◆ What to do
Below are some records; each one is to be set down again exactly.

◇ ◇ ◇ ◇

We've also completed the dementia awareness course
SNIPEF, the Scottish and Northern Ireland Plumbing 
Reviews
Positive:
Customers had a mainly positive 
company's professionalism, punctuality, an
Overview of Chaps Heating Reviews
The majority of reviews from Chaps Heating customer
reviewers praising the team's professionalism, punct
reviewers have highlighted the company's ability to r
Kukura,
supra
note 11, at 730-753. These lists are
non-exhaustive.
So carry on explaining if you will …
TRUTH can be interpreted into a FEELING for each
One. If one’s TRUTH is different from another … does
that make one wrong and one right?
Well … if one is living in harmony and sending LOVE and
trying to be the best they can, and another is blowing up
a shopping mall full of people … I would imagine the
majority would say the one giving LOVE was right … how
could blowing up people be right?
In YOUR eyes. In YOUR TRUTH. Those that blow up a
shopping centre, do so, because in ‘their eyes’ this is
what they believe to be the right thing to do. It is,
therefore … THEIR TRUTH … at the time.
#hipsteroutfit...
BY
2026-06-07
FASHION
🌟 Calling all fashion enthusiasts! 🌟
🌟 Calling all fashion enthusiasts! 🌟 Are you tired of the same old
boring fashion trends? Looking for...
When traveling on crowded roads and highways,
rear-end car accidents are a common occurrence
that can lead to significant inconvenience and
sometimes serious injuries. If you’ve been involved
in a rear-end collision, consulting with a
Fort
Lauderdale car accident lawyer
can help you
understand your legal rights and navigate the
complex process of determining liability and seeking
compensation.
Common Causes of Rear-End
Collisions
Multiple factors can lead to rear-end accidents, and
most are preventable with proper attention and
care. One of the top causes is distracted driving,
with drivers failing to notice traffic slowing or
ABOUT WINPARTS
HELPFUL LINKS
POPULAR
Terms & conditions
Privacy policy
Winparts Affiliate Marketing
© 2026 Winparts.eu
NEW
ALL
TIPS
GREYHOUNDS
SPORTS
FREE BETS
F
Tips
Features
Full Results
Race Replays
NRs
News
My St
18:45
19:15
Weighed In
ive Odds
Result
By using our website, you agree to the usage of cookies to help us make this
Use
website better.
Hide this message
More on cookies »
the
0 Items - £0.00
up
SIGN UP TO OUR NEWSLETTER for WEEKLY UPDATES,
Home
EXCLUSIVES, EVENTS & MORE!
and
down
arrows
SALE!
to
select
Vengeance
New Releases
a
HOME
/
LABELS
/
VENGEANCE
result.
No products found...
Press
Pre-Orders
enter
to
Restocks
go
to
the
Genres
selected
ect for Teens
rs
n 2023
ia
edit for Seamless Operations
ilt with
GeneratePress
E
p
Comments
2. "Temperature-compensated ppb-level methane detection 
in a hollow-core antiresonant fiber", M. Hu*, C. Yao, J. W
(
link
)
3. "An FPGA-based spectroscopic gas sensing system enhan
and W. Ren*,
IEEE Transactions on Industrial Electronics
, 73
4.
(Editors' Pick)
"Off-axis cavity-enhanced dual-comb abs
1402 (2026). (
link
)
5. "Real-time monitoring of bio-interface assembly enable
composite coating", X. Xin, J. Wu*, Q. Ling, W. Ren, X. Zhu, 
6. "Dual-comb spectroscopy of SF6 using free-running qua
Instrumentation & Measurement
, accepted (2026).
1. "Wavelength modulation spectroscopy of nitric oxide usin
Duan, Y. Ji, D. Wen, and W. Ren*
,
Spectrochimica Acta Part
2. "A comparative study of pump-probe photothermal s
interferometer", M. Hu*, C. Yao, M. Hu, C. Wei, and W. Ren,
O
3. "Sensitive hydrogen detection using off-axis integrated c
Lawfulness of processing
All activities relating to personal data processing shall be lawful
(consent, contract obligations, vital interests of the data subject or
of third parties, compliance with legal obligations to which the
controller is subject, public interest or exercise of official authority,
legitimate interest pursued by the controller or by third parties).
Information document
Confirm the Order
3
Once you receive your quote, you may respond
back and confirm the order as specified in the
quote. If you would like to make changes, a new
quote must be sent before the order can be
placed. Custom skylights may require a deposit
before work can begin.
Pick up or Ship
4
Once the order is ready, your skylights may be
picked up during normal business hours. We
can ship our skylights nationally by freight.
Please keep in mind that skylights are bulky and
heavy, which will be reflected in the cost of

◇ ◇ ◇ ◇

◆ Answer
We've also completed the dementia awareness course
SNIPEF, the Scottish and Northern Ireland Plumbing 
Reviews
Positive:
Customers had a mainly positive 
company's professionalism, punctuality, an
Overview of Chaps Heating Reviews
The majority of reviews from Chaps Heating customer
reviewers praising the team's professionalism, punct
reviewers have highlighted the company's ability to r
Kukura,
supra
note 11, at 730-753. These lists are
non-exhaustive.
So carry on explaining if you will …
TRUTH can be interpreted into a FEELING for each
One. If one’s TRUTH is different from another … does
that make one wrong and one right?
Well … if one is living in harmony and sending LOVE and
trying to be the best they can, and another is blowing up
a shopping mall full of people … I would imagine the
majority would say the one giving LOVE was right … how
could blowing up people be right?
In YOUR eyes. In YOUR TRUTH. Those that blow up a
shopping centre, do so, because in ‘their eyes’ this is
what they believe to be the right thing to do. It is,
therefore … THEIR TRUTH … at the time.
#hipsteroutfit...
BY
2026-06-07
FASHION
🌟 Calling all fashion enthusiasts! 🌟
🌟 Calling all fashion enthusiasts! 🌟 Are you tired of the same old
boring fashion trends? Looking for...
When traveling on crowded roads and highways,
rear-end car accidents are a common occurrence
that can lead to significant inconvenience and
sometimes serious injuries. If you’ve been involved
in a rear-end collision, consulting with a
Fort
Lauderdale car accident lawyer
can help you
understand your legal rights and navigate the
complex process of determining liability and seeking
compensation.
Common Causes of Rear-End
Collisions
Multiple factors can lead to rear-end accidents, and
most are preventable with proper attention and
care. One of the top causes is distracted driving,
with drivers failing to notice traffic slowing or
ABOUT WINPARTS
HELPFUL LINKS
POPULAR
Terms & conditions
Privacy policy
Winparts Affiliate Marketing
© 2026 Winparts.eu
NEW
ALL
TIPS
GREYHOUNDS
SPORTS
FREE BETS
F
Tips
Features
Full Results
Race Replays
NRs
News
My St
18:45
19:15
Weighed In
ive Odds
Result
By using our website, you agree to the usage of cookies to help us make this
Use
website better.
Hide this message
More on cookies »
the
0 Items - £0.00
up
SIGN UP TO OUR NEWSLETTER for WEEKLY UPDATES,
Home
EXCLUSIVES, EVENTS & MORE!
and
down
arrows
SALE!
to
select
Vengeance
New Releases
a
HOME
/
LABELS
/
VENGEANCE
result.
No products found...
Press
Pre-Orders
enter
to
Restocks
go
to
the
Genres
selected
ect for Teens
rs
n 2023
ia
edit for Seamless Operations
ilt with
GeneratePress
E
p
Comments
2. "Temperature-compensated ppb-level methane detection 
in a hollow-core antiresonant fiber", M. Hu*, C. Yao, J. W
(
link
)
3. "An FPGA-based spectroscopic gas sensing system enhan
and W. Ren*,
IEEE Transactions on Industrial Electronics
, 73
4.
(Editors' Pick)
"Off-axis cavity-enhanced dual-comb abs
1402 (2026). (
link
)
5. "Real-time monitoring of bio-interface assembly enable
composite coating", X. Xin, J. Wu*, Q. Ling, W. Ren, X. Zhu, 
6. "Dual-comb spectroscopy of SF6 using free-running qua
Instrumentation & Measurement
, accepted (2026).
1. "Wavelength modulation spectroscopy of nitric oxide usin
Duan, Y. Ji, D. Wen, and W. Ren*
,
Spectrochimica Acta Part
2. "A comparative study of pump-probe photothermal s
interferometer", M. Hu*, C. Yao, M. Hu, C. Wei, and W. Ren,
O
3. "Sensitive hydrogen detection using off-axis integrated c
Lawfulness of processing
All activities relating to personal data processing shall be lawful
(consent, contract obligations, vital interests of the data subject or
of third parties, compliance with legal obligations to which the
controller is subject, public interest or exercise of official authority,
legitimate interest pursued by the controller or by third parties).
Information document
Confirm the Order
3
Once you receive your quote, you may respond
back and confirm the order as specified in the
quote. If you would like to make changes, a new
quote must be sent before the order can be
placed. Custom skylights may require a deposit
before work can begin.
Pick up or Ship
4
Once the order is ready, your skylights may be
picked up during normal business hours. We
can ship our skylights nationally by freight.
Please keep in mind that skylights are bulky and
heavy, which will be reflected in the cost of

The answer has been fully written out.